* _To do_
In the data below, begin at the line with "Dining Room" and stop after the line with "We took two"; output those lines exactly and no pictures.
···
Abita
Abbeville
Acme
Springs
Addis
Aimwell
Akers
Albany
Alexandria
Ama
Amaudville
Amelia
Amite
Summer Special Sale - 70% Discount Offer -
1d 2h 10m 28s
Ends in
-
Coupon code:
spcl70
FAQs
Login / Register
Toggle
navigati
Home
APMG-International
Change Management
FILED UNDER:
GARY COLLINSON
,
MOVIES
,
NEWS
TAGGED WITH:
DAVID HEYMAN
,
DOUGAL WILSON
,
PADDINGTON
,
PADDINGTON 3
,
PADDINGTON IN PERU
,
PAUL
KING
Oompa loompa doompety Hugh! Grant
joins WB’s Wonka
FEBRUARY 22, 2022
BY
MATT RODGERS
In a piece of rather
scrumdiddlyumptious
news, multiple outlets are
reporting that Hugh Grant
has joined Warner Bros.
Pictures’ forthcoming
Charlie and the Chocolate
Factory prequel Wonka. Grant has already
···
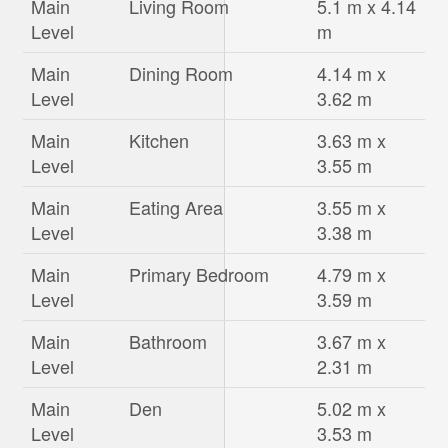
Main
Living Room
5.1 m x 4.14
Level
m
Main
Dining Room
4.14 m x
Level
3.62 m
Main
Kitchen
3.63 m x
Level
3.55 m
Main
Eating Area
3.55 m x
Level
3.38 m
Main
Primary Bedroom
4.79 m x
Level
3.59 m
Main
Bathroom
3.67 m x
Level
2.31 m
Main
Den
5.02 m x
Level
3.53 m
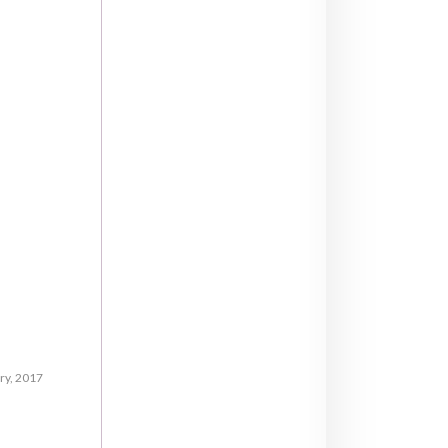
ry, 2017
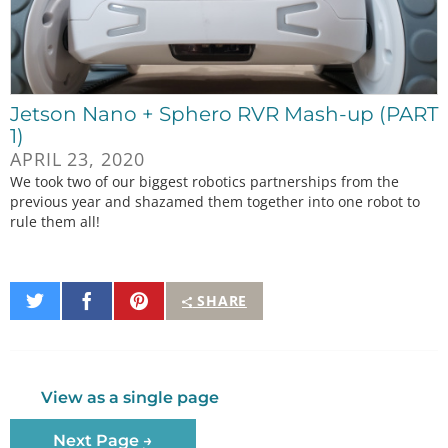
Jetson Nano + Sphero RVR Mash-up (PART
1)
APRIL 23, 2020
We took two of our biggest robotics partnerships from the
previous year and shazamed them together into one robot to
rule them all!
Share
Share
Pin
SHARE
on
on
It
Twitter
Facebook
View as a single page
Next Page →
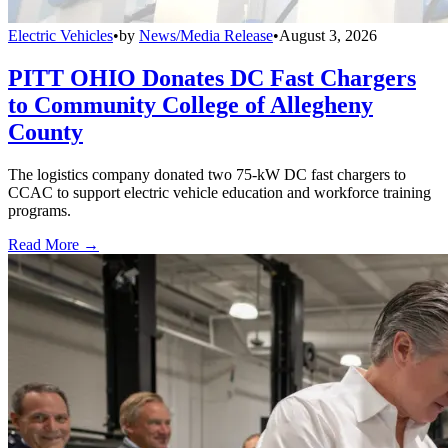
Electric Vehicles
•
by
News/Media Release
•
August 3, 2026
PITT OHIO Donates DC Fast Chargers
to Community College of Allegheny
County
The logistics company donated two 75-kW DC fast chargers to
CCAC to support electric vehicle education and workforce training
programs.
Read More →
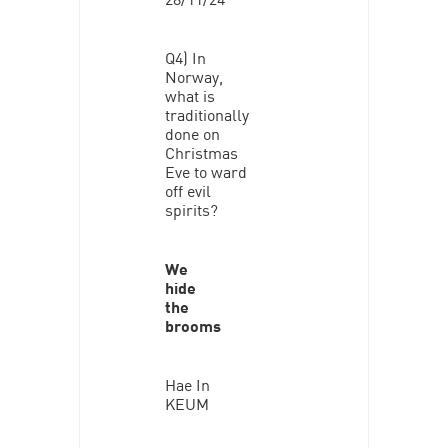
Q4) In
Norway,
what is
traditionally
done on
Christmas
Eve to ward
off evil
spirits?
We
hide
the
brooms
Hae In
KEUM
···
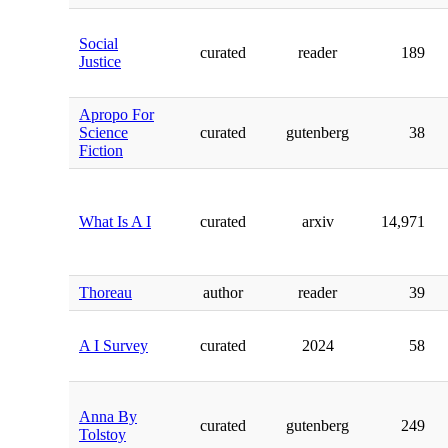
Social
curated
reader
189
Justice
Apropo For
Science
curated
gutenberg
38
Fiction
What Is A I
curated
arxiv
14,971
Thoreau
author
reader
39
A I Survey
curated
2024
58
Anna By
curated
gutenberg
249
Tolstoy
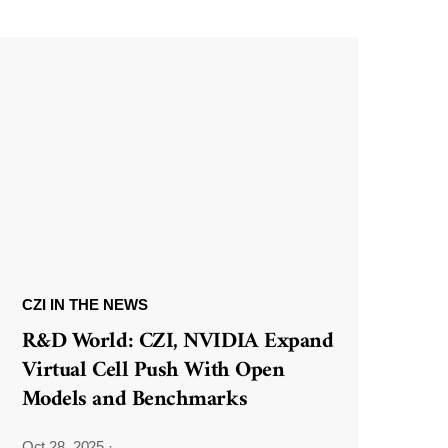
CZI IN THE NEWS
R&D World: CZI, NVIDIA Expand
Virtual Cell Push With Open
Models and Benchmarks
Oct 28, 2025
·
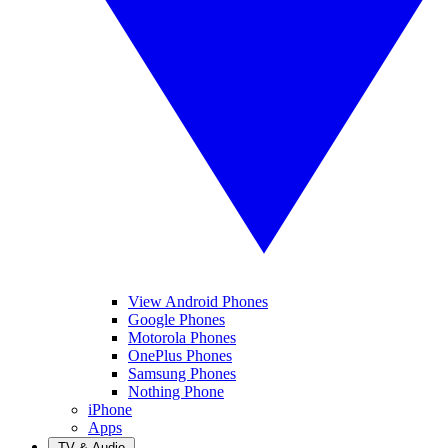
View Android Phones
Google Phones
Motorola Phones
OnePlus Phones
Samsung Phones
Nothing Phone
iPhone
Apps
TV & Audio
···
* _Reply_
Dining Room
4.14 m x
Level
3.62 m
Main
Kitchen
3.63 m x
Level
3.55 m
Main
Eating Area
3.55 m x
Level
3.38 m
Main
Primary Bedroom
4.79 m x
Level
3.59 m
Main
Bathroom
3.67 m x
Level
2.31 m
Main
Den
5.02 m x
Level
3.53 m
ry, 2017
Jetson Nano + Sphero RVR Mash-up (PART
1)
APRIL 23, 2020
We took two of our biggest robotics partnerships from the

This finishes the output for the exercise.